Material provided:

=== Section Start ===

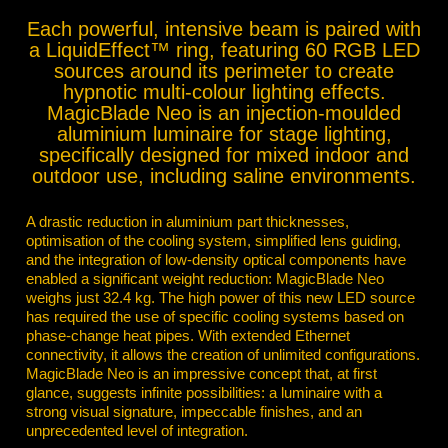
Each powerful, intensive beam is paired with
a LiquidEffect™ ring, featuring 60 RGB LED
sources around its perimeter to create
hypnotic multi-colour lighting effects.
MagicBlade Neo is an injection-moulded
aluminium luminaire for stage lighting,
specifically designed for mixed indoor and
outdoor use, including saline environments.
A drastic reduction in aluminium part thicknesses,
optimisation of the cooling system, simplified lens guiding,
and the integration of low-density optical components have
enabled a significant weight reduction: MagicBlade Neo
weighs just 32.4 kg. The high power of this new LED source
has required the use of specific cooling systems based on
phase-change heat pipes. With extended Ethernet
connectivity, it allows the creation of unlimited configurations.
MagicBlade Neo is an impressive concept that, at first
glance, suggests infinite possibilities: a luminaire with a
strong visual signature, impeccable finishes, and an
unprecedented level of integration.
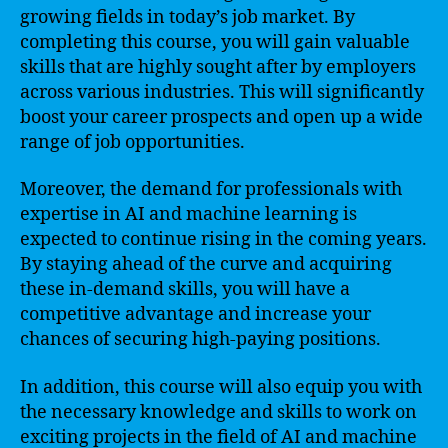
growing fields in today’s job market. By
completing this course, you will gain valuable
skills that are highly sought after by employers
across various industries. This will significantly
boost your career prospects and open up a wide
range of job opportunities.
Moreover, the demand for professionals with
expertise in AI and machine learning is
expected to continue rising in the coming years.
By staying ahead of the curve and acquiring
these in-demand skills, you will have a
competitive advantage and increase your
chances of securing high-paying positions.
In addition, this course will also equip you with
the necessary knowledge and skills to work on
exciting projects in the field of AI and machine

=== Section End ===

Task details:
Everything from the line with "competitive advantage and increase your" down to the last line of the data above should be returned exactly, with both ends kept and nothing added.

Answer to this exercise:
competitive advantage and increase your
chances of securing high-paying positions.
In addition, this course will also equip you with
the necessary knowledge and skills to work on
exciting projects in the field of AI and machine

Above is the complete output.